United States Centers for Disease Control and Prevention

image Planning to travel overseas? Headed to a warm climate, maybe a developing country? Do it! But remember, with travel come some health risks. Malaria, for example, is a serious and sometimes fatal disease. As the Centers for Disease Control and Prevention (CDC) indicates, there's no one way to guarantee you won't get it, but there are ways to lessen your risk. Learn how to help prevent it before you depart!

Malaria: What Is It and Where Is It Found?

The first thing to know about malaria is that it's serious. Malaria is caused by a tiny parasite, which is transmitted to humans by the female Anopheles mosquito. Her bite sends the parasite into the bloodstream, where it travels to the liver, hides, and grows. Two weeks later, these parasites invade the body's red blood cells. The "human host" becomes feverish, achy, and generally unwell. Red blood cell destruction often leads to severe anemia and life-threatening failure of multiple body organ systems.

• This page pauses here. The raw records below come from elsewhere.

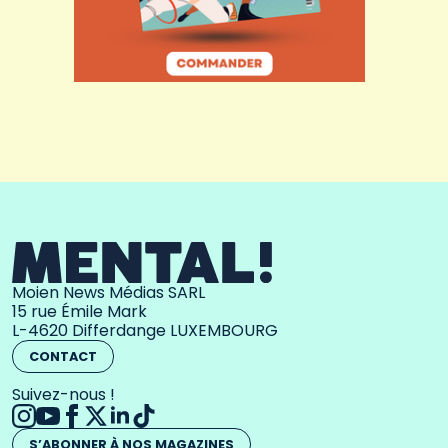
Moien News Médias SARL
15 rue Émile Mark
L-4620 Differdange LUXEMBOURG
CONTACT
Suivez-nous !
S’ABONNER À NOS MAGAZINES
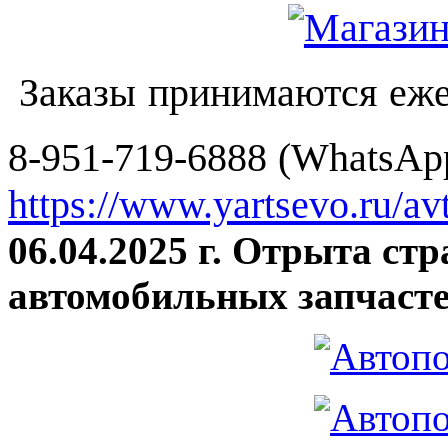
Заказы принимаются еже
8-951-719-6888 (WhatsApp
https://www.yartsevo.ru/av
06.04.2025 г. Отрыта ст
автомобильных запчасте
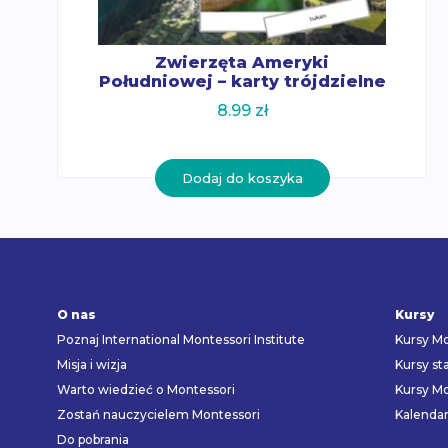
Zwierzęta Ameryki
Południowej – karty trójdzielne
8.99
zł
Dodaj do koszyka
O nas
Kursy
Poznaj International Montessori Institute
Kursy Mo
Misja i wizja
Kursy st
Warto wiedzieć o Montessori
Kursy Mo
Zostań nauczycielem Montessori
Kalenda
Do pobrania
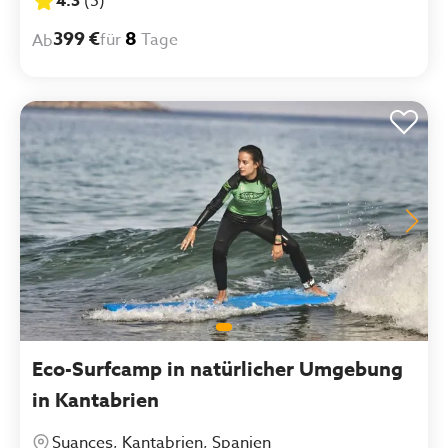
4.3
(
5
)
399 €
8
für
Tage
Ab
Eco-Surfcamp in natürlicher Umgebung
in Kantabrien
Suances, Kantabrien, Spanien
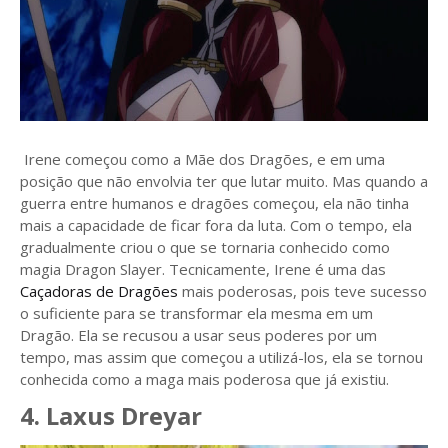
Irene começou como a Mãe dos Dragões, e em uma
posição que não envolvia ter que lutar muito. Mas quando a
guerra entre humanos e dragões começou, ela não tinha
mais a capacidade de ficar fora da luta. Com o tempo, ela
gradualmente criou o que se tornaria conhecido como
magia Dragon Slayer. Tecnicamente, Irene é uma das
Caçadoras de Dragões
mais poderosas, pois teve sucesso
o suficiente para se transformar ela mesma em um
Dragão. Ela se recusou a usar seus poderes por um
tempo, mas assim que começou a utilizá-los, ela se tornou
conhecida como a maga mais poderosa que já existiu.
4. Laxus Dreyar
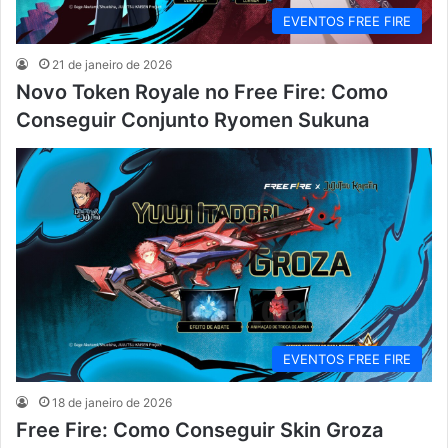
EVENTOS FREE FIRE
21 de janeiro de 2026
Novo Token Royale no Free Fire: Como
Conseguir Conjunto Ryomen Sukuna
EVENTOS FREE FIRE
18 de janeiro de 2026
Free Fire: Como Conseguir Skin Groza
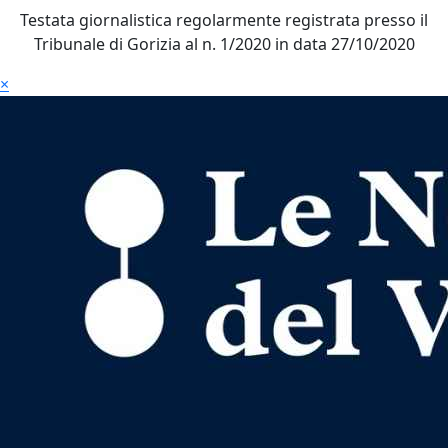
Testata giornalistica regolarmente registrata presso il
Tribunale di Gorizia al n. 1/2020 in data 27/10/2020
×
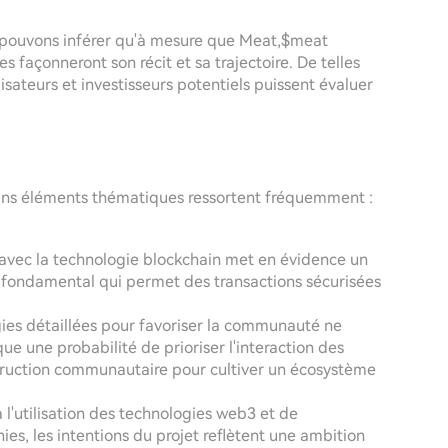
us pouvons inférer qu'à mesure que Meat,$meat
 façonneront son récit et sa trajectoire. De telles
isateurs et investisseurs potentiels puissent évaluer
ains éléments thématiques ressortent fréquemment :
t avec la technologie blockchain met en évidence un
 fondamental qui permet des transactions sécurisées
gies détaillées pour favoriser la communauté ne
ique une probabilité de prioriser l'interaction des
struction communautaire pour cultiver un écosystème
 l'utilisation des technologies web3 et de
es, les intentions du projet reflètent une ambition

Malaria and the Anopheles mosquito are usually found in tropical areas of Africa, Asia, and Latin America. The prevalence of the disease is aggravated by poor socioeconomic conditions.

Don't Let 'Em Bite You!

It's very important to focus on not getting bitten, urges Dr. David Hamer, director of the Traveler's Health Service at Tufts New England Medical Center in Boston. Admittedly, keeping those nasty critters away is a challenge, but it is the best form of prevention against malaria.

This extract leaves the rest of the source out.